British Prime Minister Boris Johnson pledged to return stranded British travellers back home and said that the government had rejected a request from Thomas Cook for a bailout of about 150 million pounds ($187.1 million) because doing so would have been a “moral hazard.”
The company ran hotels, resorts, and airlines for 19 million people a year in 16 countries. It currently has 600,000 people abroad, forcing governments and insurance companies to coordinate rescue operations for their citizens.
The 178-year-old operator had been seeking £200 million ($250 million) from private investors to save it from collapse.
The liquidation marks the end of one of Britain's oldest companies that started life in 1841 running local rail excursions before it survived two world wars to pioneer package holidays and mass tourism.
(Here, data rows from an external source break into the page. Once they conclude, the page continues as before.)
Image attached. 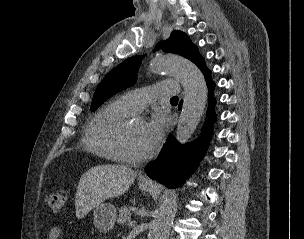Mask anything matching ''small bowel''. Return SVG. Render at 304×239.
Instances as JSON below:
<instances>
[{
  "mask_svg": "<svg viewBox=\"0 0 304 239\" xmlns=\"http://www.w3.org/2000/svg\"><path fill=\"white\" fill-rule=\"evenodd\" d=\"M63 230L60 227H53L49 232V239H62Z\"/></svg>",
  "mask_w": 304,
  "mask_h": 239,
  "instance_id": "c3829d8e",
  "label": "small bowel"
}]
</instances>
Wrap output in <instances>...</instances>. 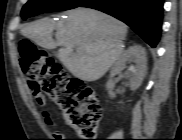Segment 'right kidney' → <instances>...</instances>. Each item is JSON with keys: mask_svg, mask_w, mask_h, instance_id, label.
I'll use <instances>...</instances> for the list:
<instances>
[{"mask_svg": "<svg viewBox=\"0 0 182 140\" xmlns=\"http://www.w3.org/2000/svg\"><path fill=\"white\" fill-rule=\"evenodd\" d=\"M130 61L135 63V67L132 71V78L129 81L130 89L135 91L138 89L146 75L147 71V57L145 49L140 45H134L129 47L125 53L119 58V60L113 65L109 80L106 83L107 90H113L115 82L113 77L119 74L126 68V64ZM110 97H115V94H110Z\"/></svg>", "mask_w": 182, "mask_h": 140, "instance_id": "right-kidney-1", "label": "right kidney"}]
</instances>
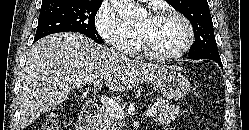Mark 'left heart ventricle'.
<instances>
[{
  "mask_svg": "<svg viewBox=\"0 0 249 130\" xmlns=\"http://www.w3.org/2000/svg\"><path fill=\"white\" fill-rule=\"evenodd\" d=\"M150 50L156 53H169L176 50L184 41V25L169 16H146L136 27Z\"/></svg>",
  "mask_w": 249,
  "mask_h": 130,
  "instance_id": "1",
  "label": "left heart ventricle"
}]
</instances>
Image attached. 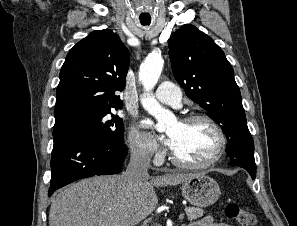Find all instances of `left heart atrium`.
<instances>
[{
    "instance_id": "1",
    "label": "left heart atrium",
    "mask_w": 297,
    "mask_h": 226,
    "mask_svg": "<svg viewBox=\"0 0 297 226\" xmlns=\"http://www.w3.org/2000/svg\"><path fill=\"white\" fill-rule=\"evenodd\" d=\"M144 125H145L146 127H149V126L151 125V122H150V121H146V122L144 123ZM162 139H163V141H164V143H165L166 145H168V146H170V147L173 146L174 140H173V137H172V136L167 135V136L163 137Z\"/></svg>"
}]
</instances>
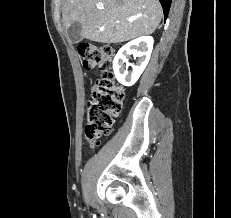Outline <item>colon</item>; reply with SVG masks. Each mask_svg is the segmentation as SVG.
<instances>
[{"label": "colon", "instance_id": "5ec220e1", "mask_svg": "<svg viewBox=\"0 0 231 218\" xmlns=\"http://www.w3.org/2000/svg\"><path fill=\"white\" fill-rule=\"evenodd\" d=\"M77 52L85 70H102L86 104L85 135L89 141L98 143L111 132L114 120L121 111L124 89L115 82L111 70L113 48L82 43Z\"/></svg>", "mask_w": 231, "mask_h": 218}]
</instances>
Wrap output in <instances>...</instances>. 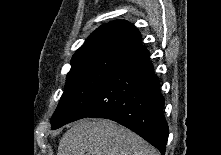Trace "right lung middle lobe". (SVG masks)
I'll return each instance as SVG.
<instances>
[{"label":"right lung middle lobe","mask_w":221,"mask_h":155,"mask_svg":"<svg viewBox=\"0 0 221 155\" xmlns=\"http://www.w3.org/2000/svg\"><path fill=\"white\" fill-rule=\"evenodd\" d=\"M123 58L115 54H102L72 62L65 91L51 119L52 129L80 119L113 67Z\"/></svg>","instance_id":"obj_1"}]
</instances>
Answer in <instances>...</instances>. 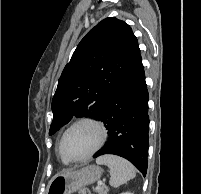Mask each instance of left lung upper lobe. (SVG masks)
I'll return each mask as SVG.
<instances>
[{
  "label": "left lung upper lobe",
  "instance_id": "left-lung-upper-lobe-1",
  "mask_svg": "<svg viewBox=\"0 0 201 194\" xmlns=\"http://www.w3.org/2000/svg\"><path fill=\"white\" fill-rule=\"evenodd\" d=\"M139 53L137 38L124 21L109 17L92 28L58 80L49 135L74 116L98 118Z\"/></svg>",
  "mask_w": 201,
  "mask_h": 194
}]
</instances>
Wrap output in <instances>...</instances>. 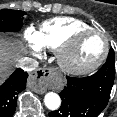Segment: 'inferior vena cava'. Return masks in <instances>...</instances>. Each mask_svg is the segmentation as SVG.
<instances>
[{"label": "inferior vena cava", "mask_w": 117, "mask_h": 117, "mask_svg": "<svg viewBox=\"0 0 117 117\" xmlns=\"http://www.w3.org/2000/svg\"><path fill=\"white\" fill-rule=\"evenodd\" d=\"M17 66L24 71L30 72L38 67V62L29 57H22L18 60Z\"/></svg>", "instance_id": "obj_1"}]
</instances>
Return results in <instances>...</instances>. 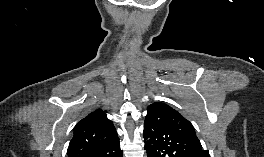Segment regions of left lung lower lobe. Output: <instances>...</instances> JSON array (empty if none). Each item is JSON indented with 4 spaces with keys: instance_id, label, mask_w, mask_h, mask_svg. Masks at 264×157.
Here are the masks:
<instances>
[{
    "instance_id": "0a47b994",
    "label": "left lung lower lobe",
    "mask_w": 264,
    "mask_h": 157,
    "mask_svg": "<svg viewBox=\"0 0 264 157\" xmlns=\"http://www.w3.org/2000/svg\"><path fill=\"white\" fill-rule=\"evenodd\" d=\"M145 150H147L148 157H158V154L155 152V150L148 148L145 146Z\"/></svg>"
}]
</instances>
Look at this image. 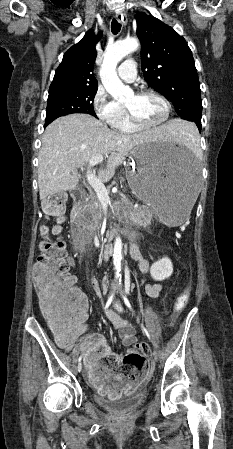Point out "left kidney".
<instances>
[{
  "mask_svg": "<svg viewBox=\"0 0 233 449\" xmlns=\"http://www.w3.org/2000/svg\"><path fill=\"white\" fill-rule=\"evenodd\" d=\"M173 273V264L168 257L152 264L150 268L151 277L156 281H163L169 278Z\"/></svg>",
  "mask_w": 233,
  "mask_h": 449,
  "instance_id": "obj_1",
  "label": "left kidney"
}]
</instances>
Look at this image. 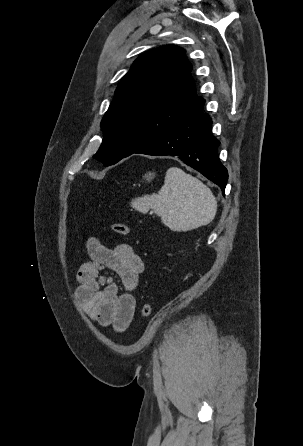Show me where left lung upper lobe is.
I'll return each instance as SVG.
<instances>
[{
	"instance_id": "5c2ea615",
	"label": "left lung upper lobe",
	"mask_w": 303,
	"mask_h": 446,
	"mask_svg": "<svg viewBox=\"0 0 303 446\" xmlns=\"http://www.w3.org/2000/svg\"><path fill=\"white\" fill-rule=\"evenodd\" d=\"M185 50L167 45L139 56L104 115L94 158L117 163L168 134L200 99Z\"/></svg>"
}]
</instances>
“Despite considerable efforts, those discussions have not resulted in agreement between the company’s stakeholders and proposed new money providers,” Thomas Cook said in a statement.
“The company’s board has therefore concluded that it had no choice but to take steps to enter into compulsory liquidation with immediate effect.”
Chief Executive Peter Fankhauser said it was a matter of profound regret that the company had gone out of business after it failed to secure a rescue package from its lenders in frantic talks that went through the weekend.
The UK’s Civil Aviation Authority (CAA) said Thomas Cook had ceased trading and the regulator and government had a fleet of planes ready to start bringing home the more than 150,000 British customers over the next two weeks.
“I would like to apologize to our millions of customers, and thousands of employees, suppliers and partners who have supported us for many years,” Fankhauser said in a statement.
“It is a matter of profound regret to me and the rest of the board that we were not successful.”